Data for the task |
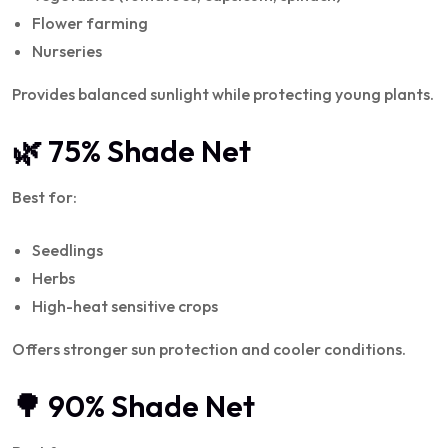
Flower farming
Nurseries
Provides balanced sunlight while protecting young plants.
🌿 75% Shade Net
Best for:
Seedlings
Herbs
High-heat sensitive crops
Offers stronger sun protection and cooler conditions.
🌳 90% Shade Net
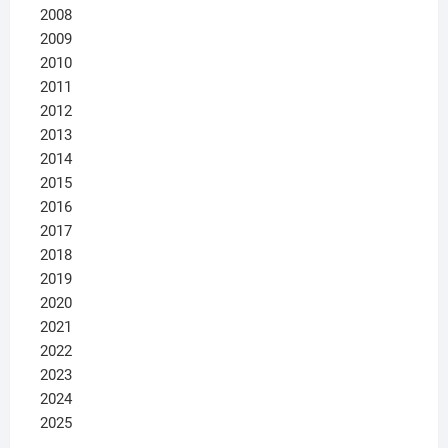
2008
2009
2010
2011
2012
2013
2014
2015
2016
2017
2018
2019
2020
2021
2022
2023
2024
2025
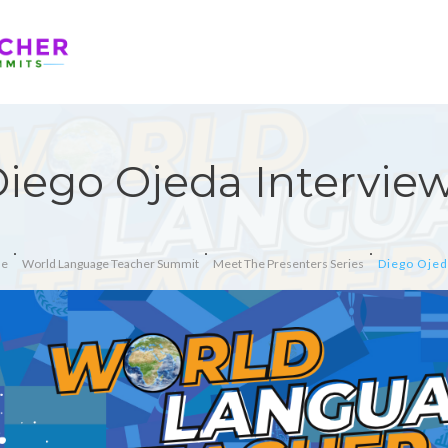
iego Ojeda Intervie
e
World Language Teacher Summit
Meet The Presenters Series
Diego Ojed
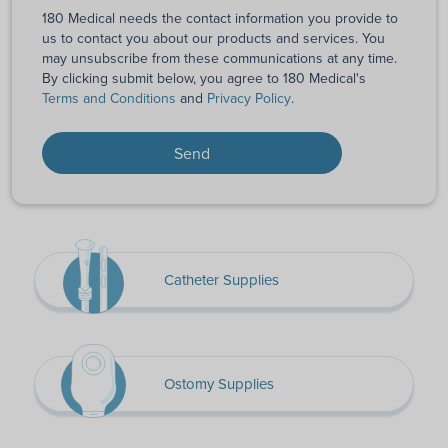
180 Medical needs the contact information you provide to
us to contact you about our products and services. You
may unsubscribe from these communications at any time.
By clicking submit below, you agree to 180 Medical's
Terms and Conditions
and
Privacy Policy
.
Catheter Supplies
Ostomy Supplies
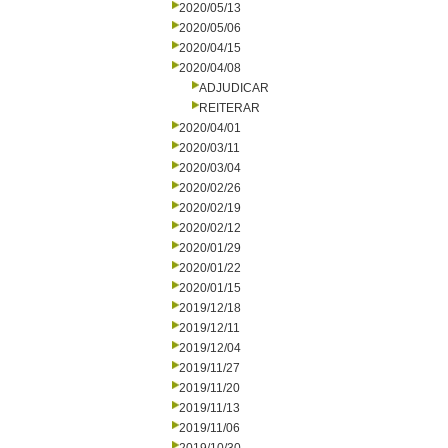
2020/05/13
2020/05/06
2020/04/15
2020/04/08
ADJUDICAR
REITERAR
2020/04/01
2020/03/11
2020/03/04
2020/02/26
2020/02/19
2020/02/12
2020/01/29
2020/01/22
2020/01/15
2019/12/18
2019/12/11
2019/12/04
2019/11/27
2019/11/20
2019/11/13
2019/11/06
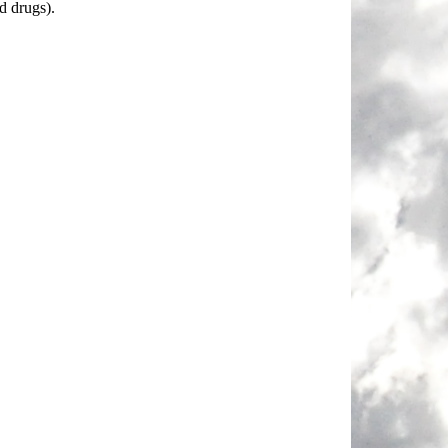
d drugs).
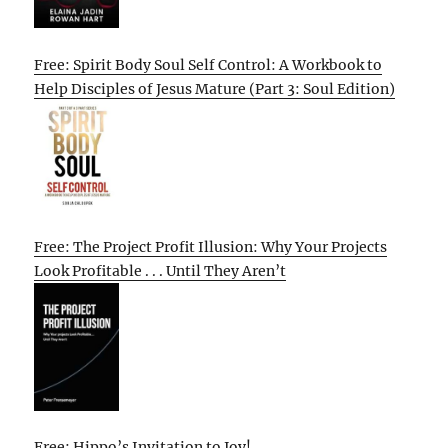
Free: Spirit Body Soul Self Control: A Workbook to
Help Disciples of Jesus Mature (Part 3: Soul Edition)
Free: The Project Profit Illusion: Why Your Projects
Look Profitable . . . Until They Aren’t
Free: Hippo’s Invitation to Joy!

Exercise prompt | The answer must be an exact copy of the entries, with the pictures omitted.

Expected output |
Flower farming
Nurseries
Provides balanced sunlight while protecting young plants.
🌿 75% Shade Net
Best for:
Seedlings
Herbs
High-heat sensitive crops
Offers stronger sun protection and cooler conditions.
🌳 90% Shade Net
2008
2009
2010
2011
2012
2013
2014
2015
2016
2017
2018
2019
2020
2021
2022
2023
2024
2025
iego Ojeda Intervie
e
World Language Teacher Summit
Meet The Presenters Series
Diego Ojed
180 Medical needs the contact information you provide to
us to contact you about our products and services. You
may unsubscribe from these communications at any time.
By clicking submit below, you agree to 180 Medical's
Terms and Conditions
and
Privacy Policy
.
Catheter Supplies
Ostomy Supplies
2020/05/13
2020/05/06
2020/04/15
2020/04/08
ADJUDICAR
REITERAR
2020/04/01
2020/03/11
2020/03/04
2020/02/26
2020/02/19
2020/02/12
2020/01/29
2020/01/22
2020/01/15
2019/12/18
2019/12/11
2019/12/04
2019/11/27
2019/11/20
2019/11/13
2019/11/06
d drugs).
Free: Spirit Body Soul Self Control: A Workbook to
Help Disciples of Jesus Mature (Part 3: Soul Edition)
Free: The Project Profit Illusion: Why Your Projects
Look Profitable . . . Until They Aren’t
Free: Hippo’s Invitation to Joy!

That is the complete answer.